Lucene Learning Summary Two: The overall structure of Lucene

Source: Internet
Author: User

This article was reproduced from: http://www.cnblogs.com/forfuture1978/archive/2009/12/14/1623596.html

Lucene is generally:

    • An efficient, extensible, full-text retrieval library.
    • All implemented in Java, without configuration.
    • Only plain text files are supported for indexing (indexing) and search.
    • It is not responsible for extracting plain text files from other formats or fetching files from the network.

In the Lucene in action, the structure and process of Lucene

Description Lucene There are two procedures for indexing and searching, including index creation, indexing, and searching for three points.

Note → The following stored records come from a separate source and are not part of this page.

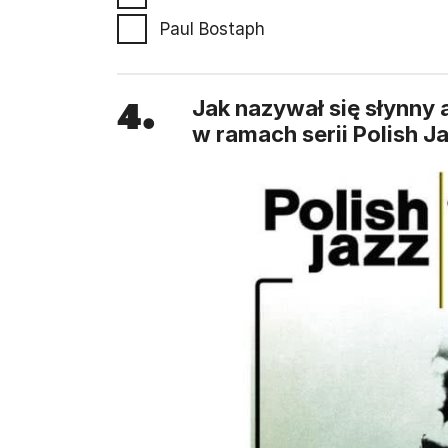
Paul Bostaph
4.
Jak nazywał się słynny
w ramach serii Polish 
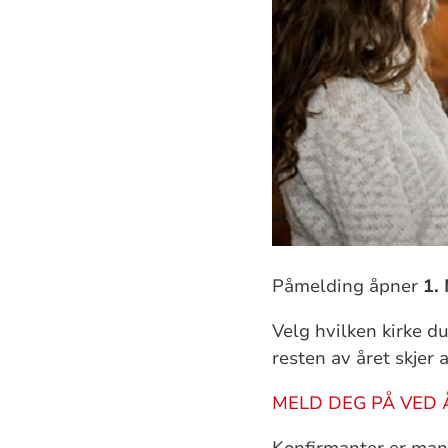
Påmelding åpner
1.
Velg hvilken kirke d
resten av året skjer a
MELD DEG PÅ VED 
Konfirmanter er mang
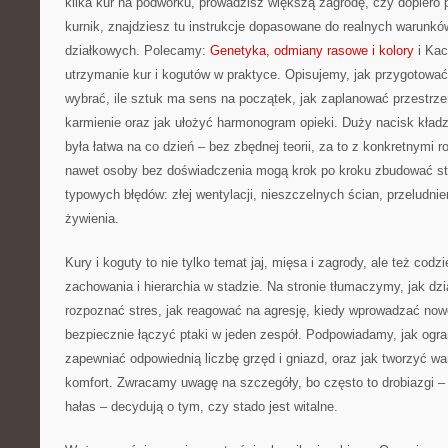
kilka kur na podwórku, prowadzisz większą zagrodę, czy dopiero
kurnik, znajdziesz tu instrukcje dopasowane do realnych warunków
działkowych. Polecamy:
Genetyka, odmiany rasowe i kolory
i Kac
utrzymanie kur i kogutów w praktyce. Opisujemy, jak przygotować s
wybrać, ile sztuk ma sens na początek, jak zaplanować przestrze
karmienie oraz jak ułożyć harmonogram opieki. Duży nacisk kład
była łatwa na co dzień – bez zbędnej teorii, za to z konkretnymi 
nawet osoby bez doświadczenia mogą krok po kroku zbudować sta
typowych błędów: złej wentylacji, nieszczelnych ścian, przeludni
żywienia.
Kury i koguty to nie tylko temat jaj, mięsa i zagrody, ale też cod
zachowania i hierarchia w stadzie. Na stronie tłumaczymy, jak dz
rozpoznać stres, jak reagować na agresję, kiedy wprowadzać nowe
bezpiecznie łączyć ptaki w jeden zespół. Podpowiadamy, jak ogran
zapewniać odpowiednią liczbę grzęd i gniazd, oraz jak tworzyć war
komfort. Zwracamy uwagę na szczegóły, bo często to drobiazgi – ś
hałas – decydują o tym, czy stado jest witalne.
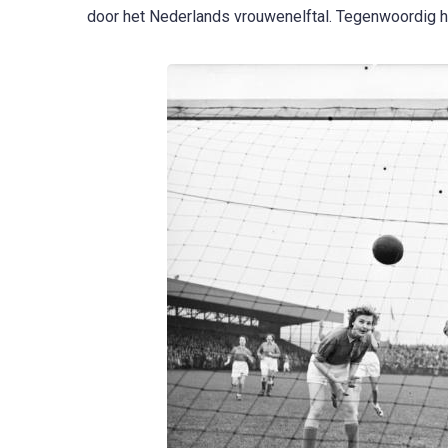
door het Nederlands vrouwenelftal. Tegenwoordig 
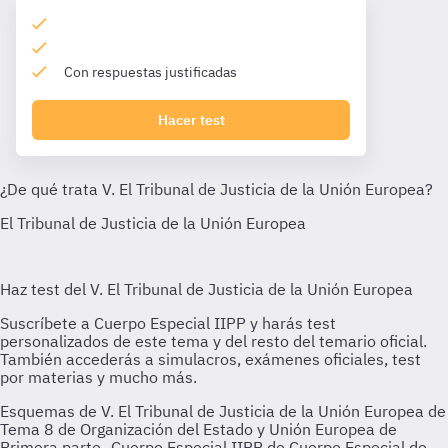
Con respuestas justificadas
Hacer test
Esquemas de V. El Tribunal de Justicia de la Unión Europea de
Tema 8 de Organización del Estado y Unión Europea de
Primera parte- Cuerpo Especial IIPP de Cuerpo Especial de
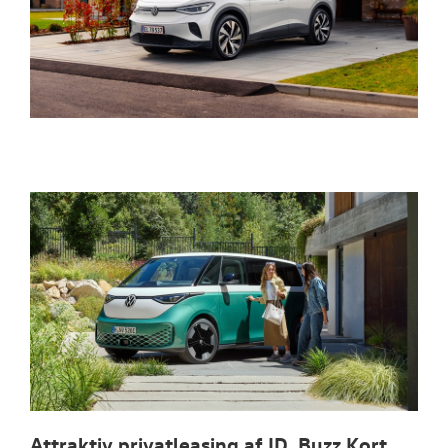
Attraktiv privatleasing af ID. Buzz Kort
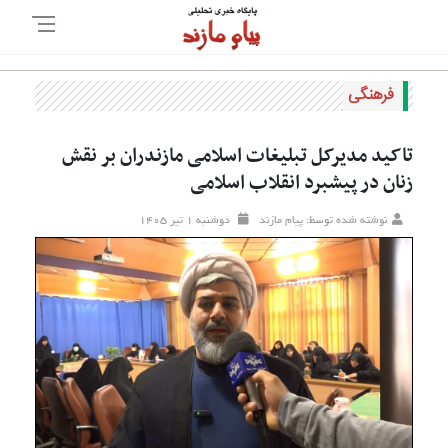
فرهنگی
تاکید مدیرکل تبلیغات اسلامی مازندران بر نقش
زنان در پیشبرد انقلاب اسلامی
نوشته شده توسط: پیام مازند
دوشنبه ۱ تير ۱۴۰۵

Let's look at the various components of lucene in more detail:

    • Document object used for indexed documents representation.
    • IndexWriter through function adddocument adds a document to the index, implementing the process of creating an index.
    • Lucene the index is to apply the reverse index.
    • When the user has a request, Query The query statement that represents the user.
    • Indexsearcher Search by Function Search Lucene Index .
    • Indexsearcher Calculate term weight and score and returns the result to the user.
    • the collection of documents returned to the user is used Topdocscollector representation.

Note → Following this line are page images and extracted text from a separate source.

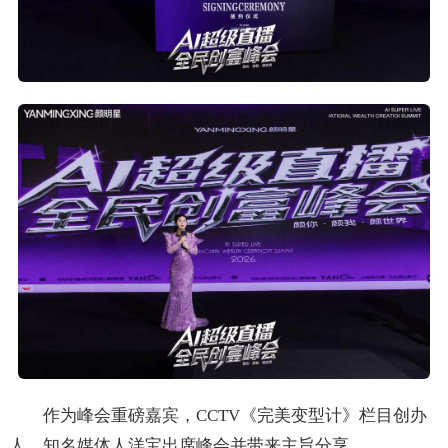
作为峰会重磅嘉宾，CCTV《完美变型计》栏目创办
人、知名媒体人洋宝出席峰会并带来主旨分享。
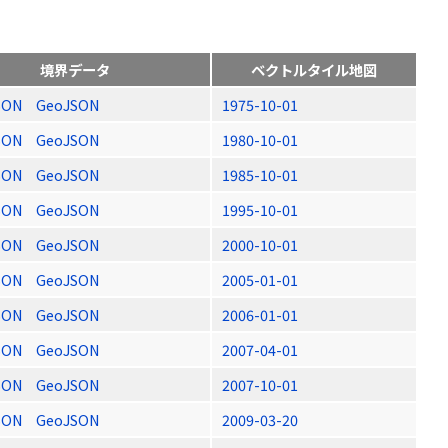
境界データ
ベクトルタイル地図
SON
GeoJSON
1975-10-01
SON
GeoJSON
1980-10-01
SON
GeoJSON
1985-10-01
SON
GeoJSON
1995-10-01
SON
GeoJSON
2000-10-01
SON
GeoJSON
2005-01-01
SON
GeoJSON
2006-01-01
SON
GeoJSON
2007-04-01
SON
GeoJSON
2007-10-01
SON
GeoJSON
2009-03-20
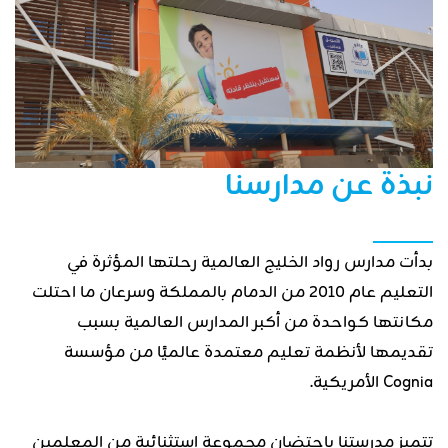
نبذة عن مدارسنا
بدأت مدارس رواد الخليج العالمية رحلتها المؤثرة في
التعليم عام ٢٠١٠ من الدمام بالمملكة وسرعان ما احتلت
مكانتها كواحدة من أكبر المدارس العالمية بسبب
تقديمها لأنظمة تعليم معتمدة عالميًا من مؤسسة
Cognia الأمريكية.
تتميز مدرستنا باحتضان مجموعة استثنائية من المعلمين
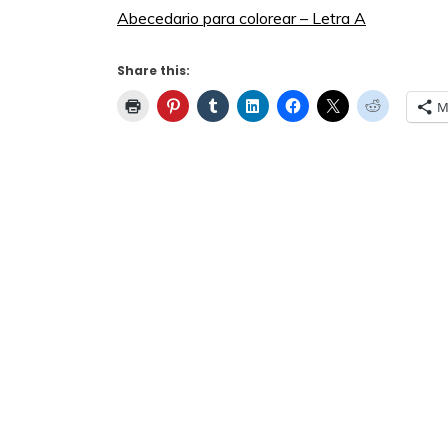
Abecedario para colorear – Letra A
Share this:
M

So how do you apply these components?

Let's go into the process of indexing and searching for calls to the Lucene API in more detail.

  • The
  • index process is as follows:
    • Create a indexwriter to write an index file with several parameters, Index_dir strong> is where the index file is stored, and Analyzer is used for lexical analysis and language processing of the document.
    • creates a document on behalf of the documents we want to index.
    • adds a different field to the document. We know that a document has a variety of information, such as title, author, modification time, content, etc. Different types of information are represented by different field , in this example, a total of two types of information are indexed, one is the file path, and the other is the file content. where FileReader , Src_file , represents the source file to be indexed.
    • indexwriter Call the function adddocument to write the index to the index folder.
  • The search process is as follows:
    • Indexreader reads the index information on the disk into memory, Index_dir is where the index file is stored.
    • Create Indexsearcher ready to search.
    • Create Analyer used for lexical analysis and language processing of query statements.
    • Create Queryparser used to parse a query statement.
    • Queryparser Call Parser parse the syntax, form a query syntax tree, put the.
    • Indexsearcher Call Search querying the syntax tree query Search to get results topscoredoccollector .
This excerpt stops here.